AUSTIN – When the Texas Legislature convenes on Jan. 13, 2015, lawmakers will have the job of revising the state’s school finance system, again.
This task was made necessary on Aug. 28, when state District Judge John Dietz ruled the current finance system violates these four state constitutional standards: the state property tax prohibition and the education clause requirements of adequacy, suitability, and financial efficiency.
In his 400-page ruling, Dietz pointed out that the Legislature is constitutionally required to “structure, operate and fund” a public school system that achieves a “general diffusion of knowledge” and that “children who live in poor districts and children who live in rich districts must have a substantially equal opportunity to have access to educational funds.”
The case was brought in October 2012. Plaintiffs, to whom the court granted relief, are: The Texas Taxpayer & Student Fairness Coalition, et al.; Calhoun County ISD, et al.; Edgewood ISD, et al.; Fort Bend ISD et al.; and Texas Charter School Association, et al.; and Intervenors Joyce Coleman, et al. Defendants are Michael Williams, Commissioner of Education, in his official capacity; Susan Combs, Texas Comptroller of Public Accounts, in her official capacity; and Texas Board of Education.
Williams reacted, saying, “Regardless of the ruling at the district court level, all sides have known this is an issue that will again be resolved by the Texas Supreme Court.”
Dismissal order is sought
Gov. Rick Perry’s legal team on Aug. 26 submitted a 60-page document seeking dismissal of a Travis County grand jury’s Aug. 15 two-count indictment of the governor on felony charges of abuse of office and coercion of a public servant.
The document, an application to the 390th Travis County Judicial Court for a pre-trial writ of habeas corpus, contains arguments in support of the Governor’s veto of the 2014-2015 budget of the state’s Public Integrity Unit, a division of the Travis County District Attorney’s Office. Perry said he would veto the division’s budget unless District Attorney Rosemary Lehmberg, a Democrat, resigned from office after she was arrested for drunken driving in April 2013. Lehmberg refused to resign and Perry carried out the veto, prompting the grand jury indictment.
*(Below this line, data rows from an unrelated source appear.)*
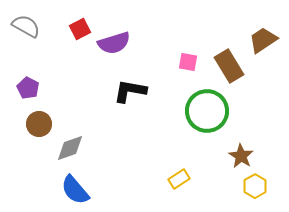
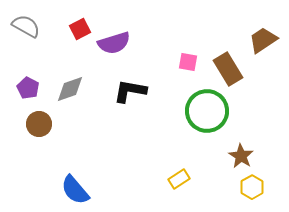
brown rectangle: moved 1 px left, 3 px down
gray diamond: moved 59 px up
yellow hexagon: moved 3 px left, 1 px down
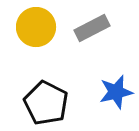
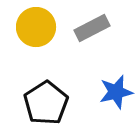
black pentagon: rotated 12 degrees clockwise
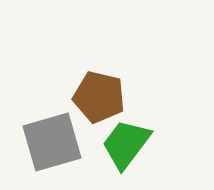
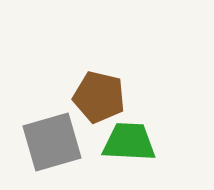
green trapezoid: moved 3 px right, 2 px up; rotated 56 degrees clockwise
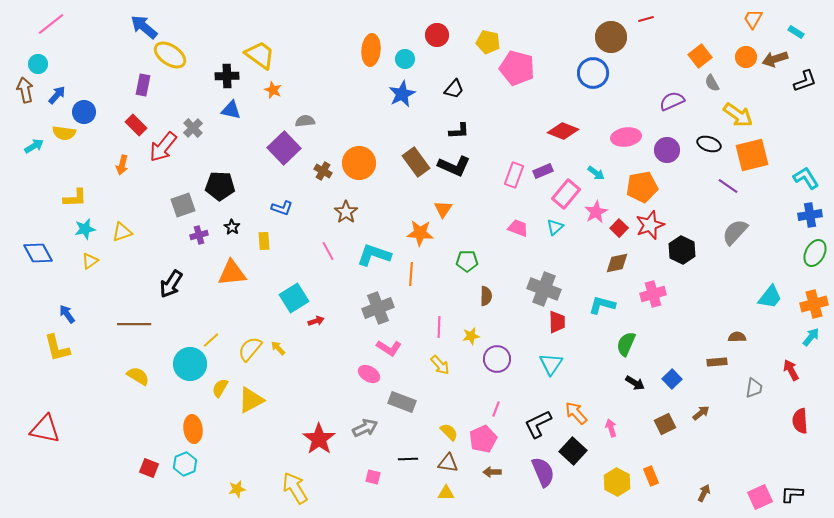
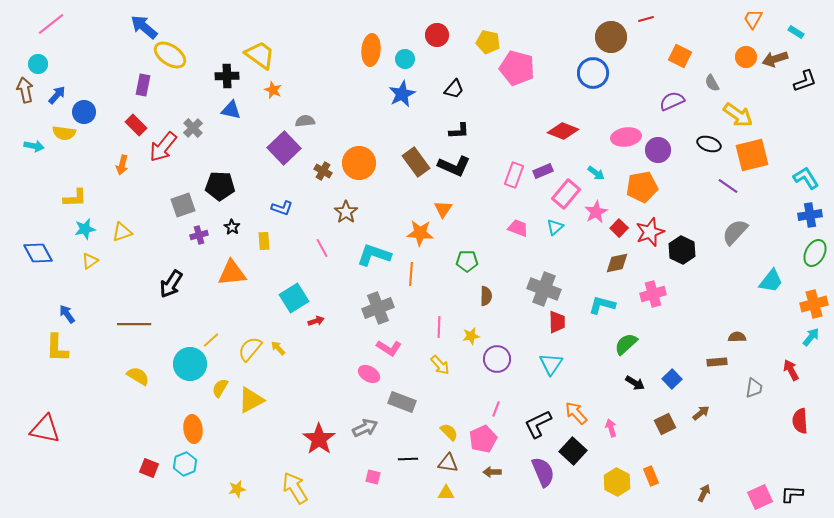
orange square at (700, 56): moved 20 px left; rotated 25 degrees counterclockwise
cyan arrow at (34, 146): rotated 42 degrees clockwise
purple circle at (667, 150): moved 9 px left
red star at (650, 225): moved 7 px down
pink line at (328, 251): moved 6 px left, 3 px up
cyan trapezoid at (770, 297): moved 1 px right, 16 px up
green semicircle at (626, 344): rotated 25 degrees clockwise
yellow L-shape at (57, 348): rotated 16 degrees clockwise
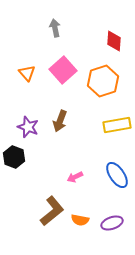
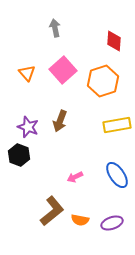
black hexagon: moved 5 px right, 2 px up
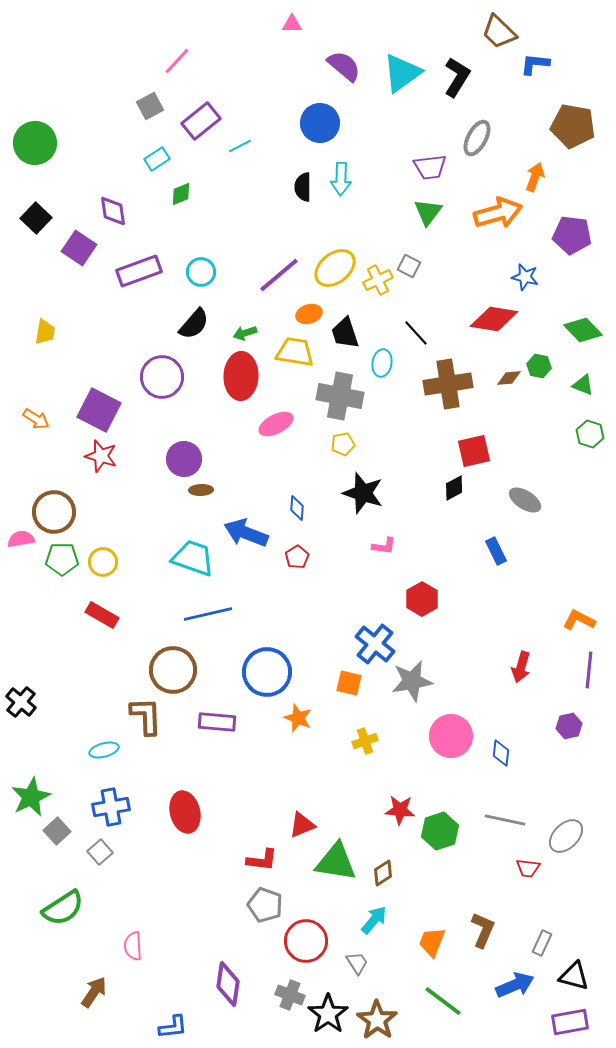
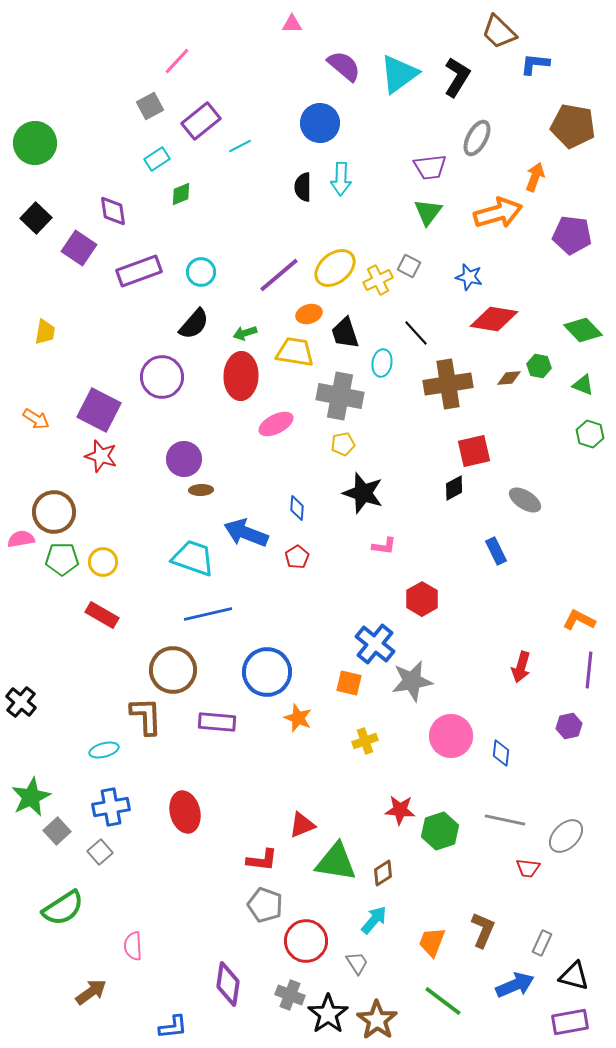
cyan triangle at (402, 73): moved 3 px left, 1 px down
blue star at (525, 277): moved 56 px left
brown arrow at (94, 992): moved 3 px left; rotated 20 degrees clockwise
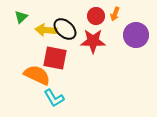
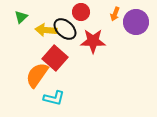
red circle: moved 15 px left, 4 px up
purple circle: moved 13 px up
red square: rotated 30 degrees clockwise
orange semicircle: rotated 80 degrees counterclockwise
cyan L-shape: rotated 45 degrees counterclockwise
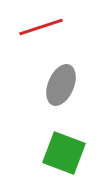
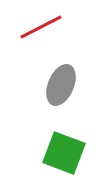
red line: rotated 9 degrees counterclockwise
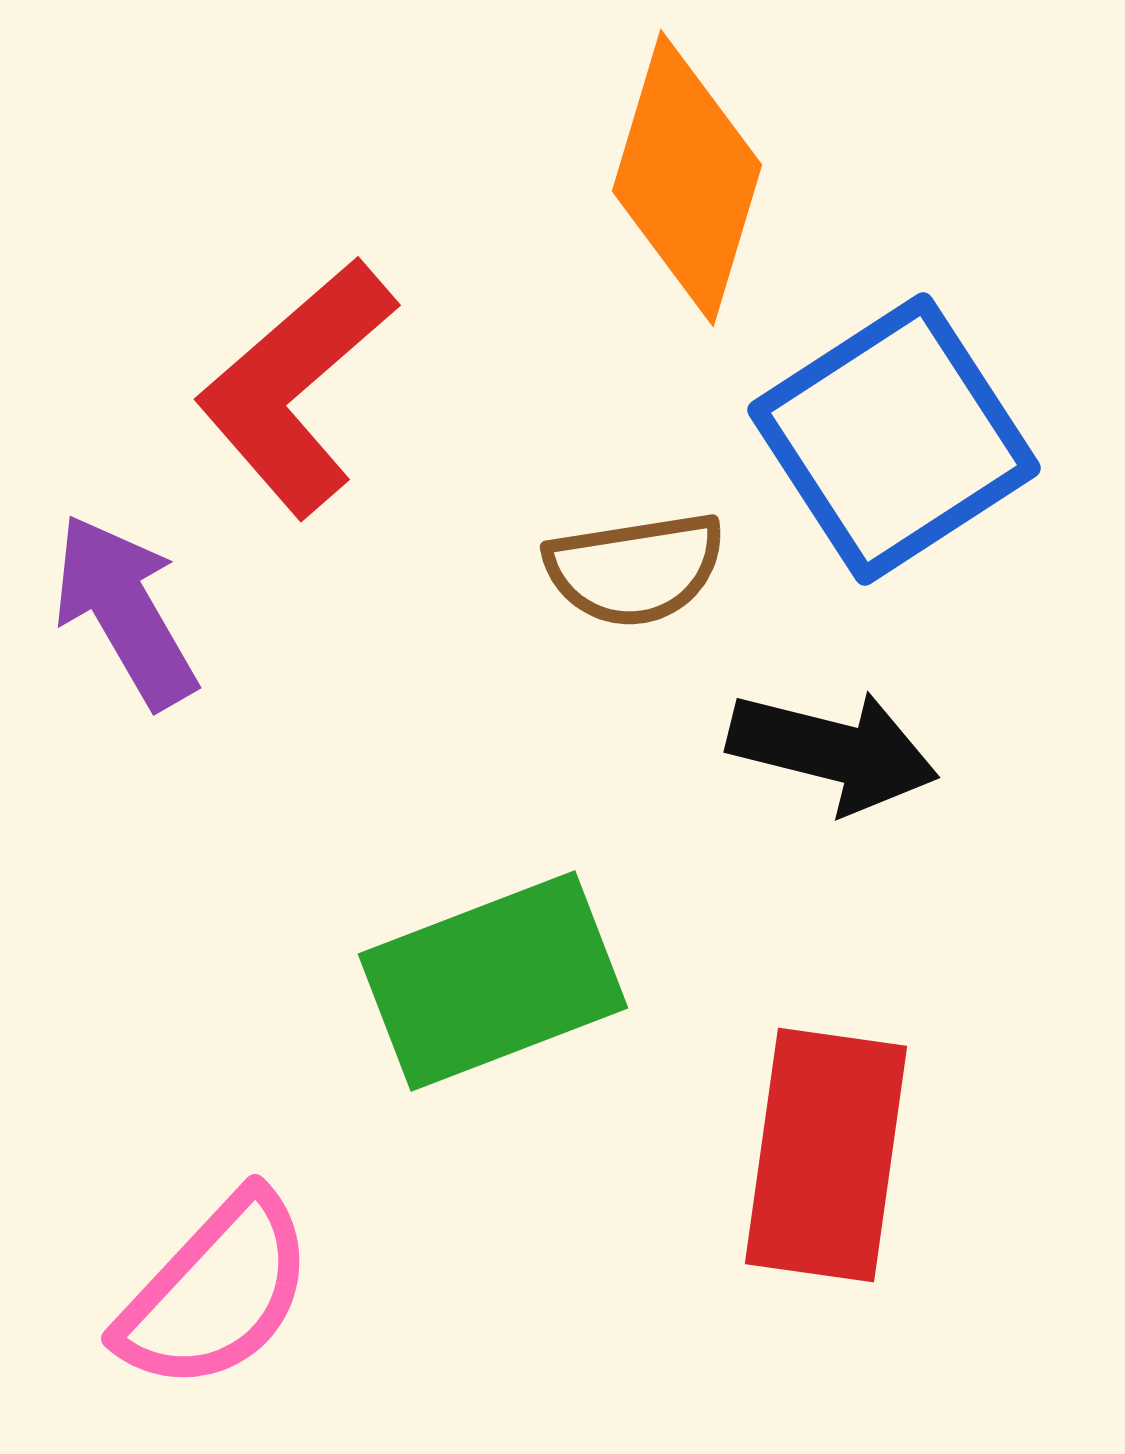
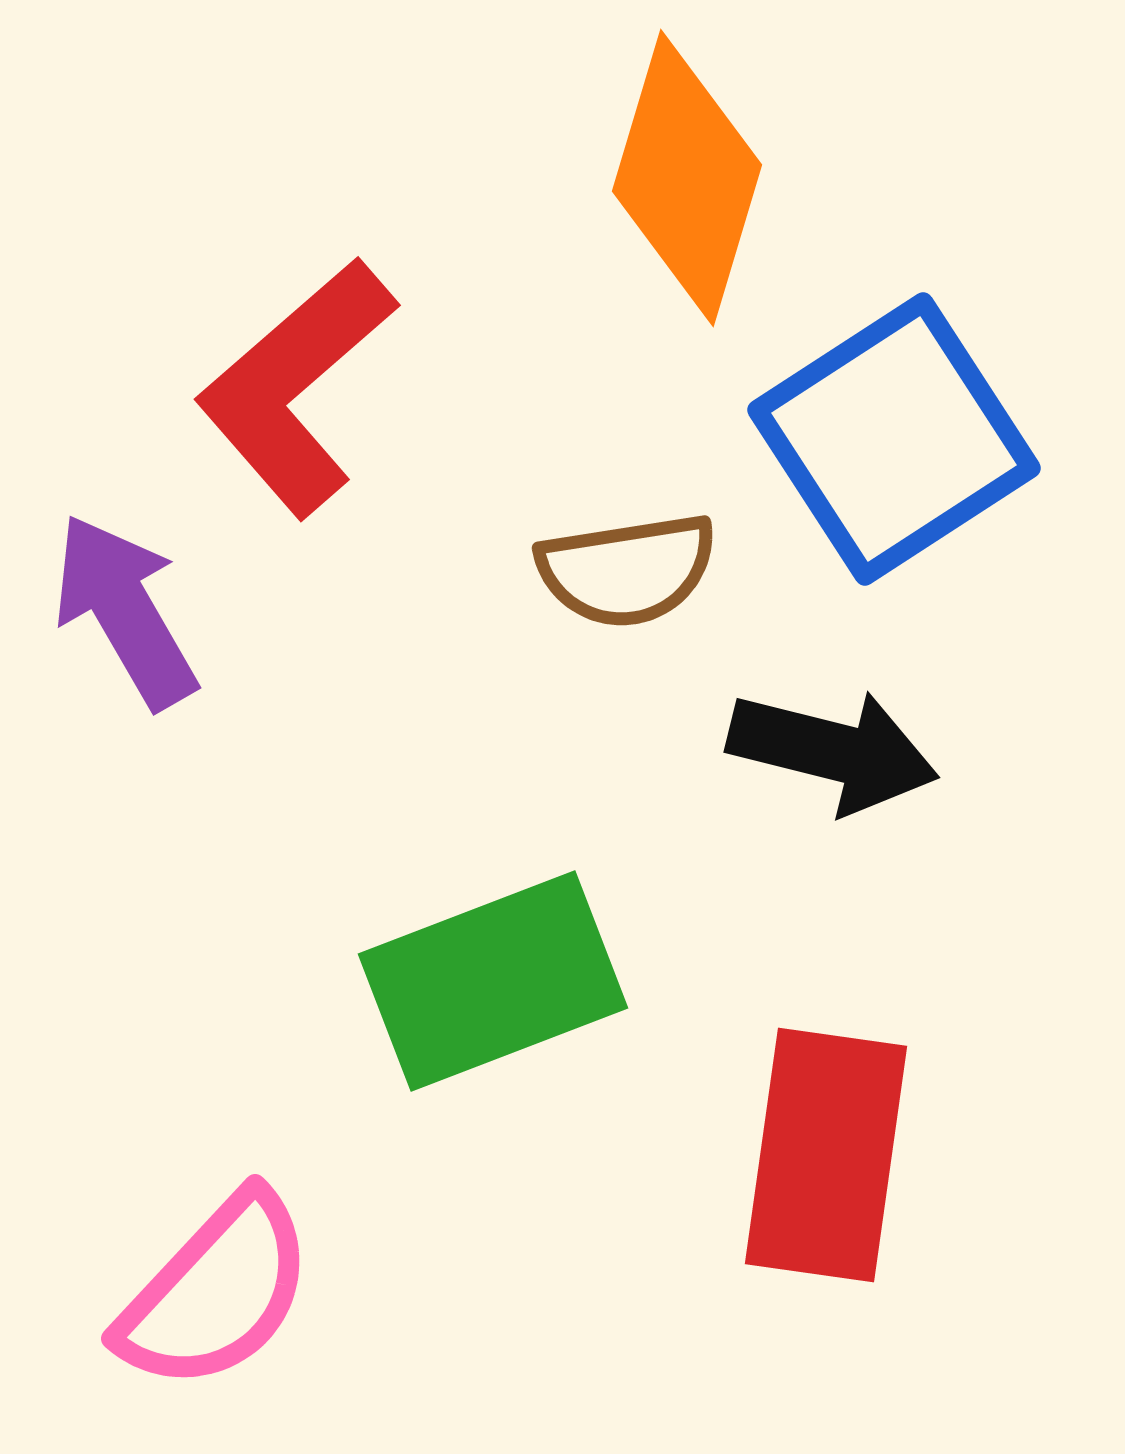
brown semicircle: moved 8 px left, 1 px down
The conclusion portion of the application for a pre-trial writ of habeus corpus asserts, “continued prosecution of Governor Perry on the current indictment is unprecedented, insupportable, and simply impermissible” and suggests the court “should not hesitate to dismiss both counts of the indictment and bar the prosecution immediately, if not sooner.” Also, the conclusion portion states “it is not fault of the court that it has been asked to intrude on a political dispute.”
Panel to study ethics laws
Texas House Speaker Joe Straus and Lt. Gov. David Dewhurst on Aug. 22 announced appointees to a new Select Interim Committee to Study Ethics Laws, in accordance with Senate Bill 1773 passed by the Legislature in 2013.
The committee will study “the effectiveness of laws and regulations related to ethics, including campaign finance, lobby laws and personal financial disclosure laws,” Dewhurst said.
Straus said, “Sound ethics laws can help build and maintain public confidence in government. I trust the members of this committee to give those laws a thorough review and recommend ways to make our system more transparent and accountable to citizens.”
Sen. Joan Huffman and Rep. Sarah Davis, both Houston Republicans, will co-chair the committee.
Lowest-yet interest rate
State Comptroller Susan Combs on Aug. 26 announced the sale of $5.4 billion in one-year Texas Tax and Revenue Anticipation Notes, and those notes received a record-low interest rate of 0.1326 percent. The previous low was 0.2008 percent in 2013.
“The best ratings from Wall Street ratings firms and strong demand for Texas notes helped drive down the borrowing cost,” Combs explained. Money from TRAN sales is used to help fund expenditures such as public school payments early in the fiscal year and manage cash flow between the start of the fiscal year and the arrival of tax revenues later in the year.
Extra caution is advised
Texas Department of Public Safety on Aug. 22 reminded drivers to watch out for children walking to and from school or waiting for school buses.
Also, drivers who illegally pass school buses face fines up to $1,250 for a first offense. A ticket for illegally passing a school bus cannot be dismissed through defensive driving.
DPS Director Steven McCraw said, “Individuals who illegally pass stopped school buses endanger our children, and DPS officers will not tolerate drivers who break the law and put others in harm’s way.”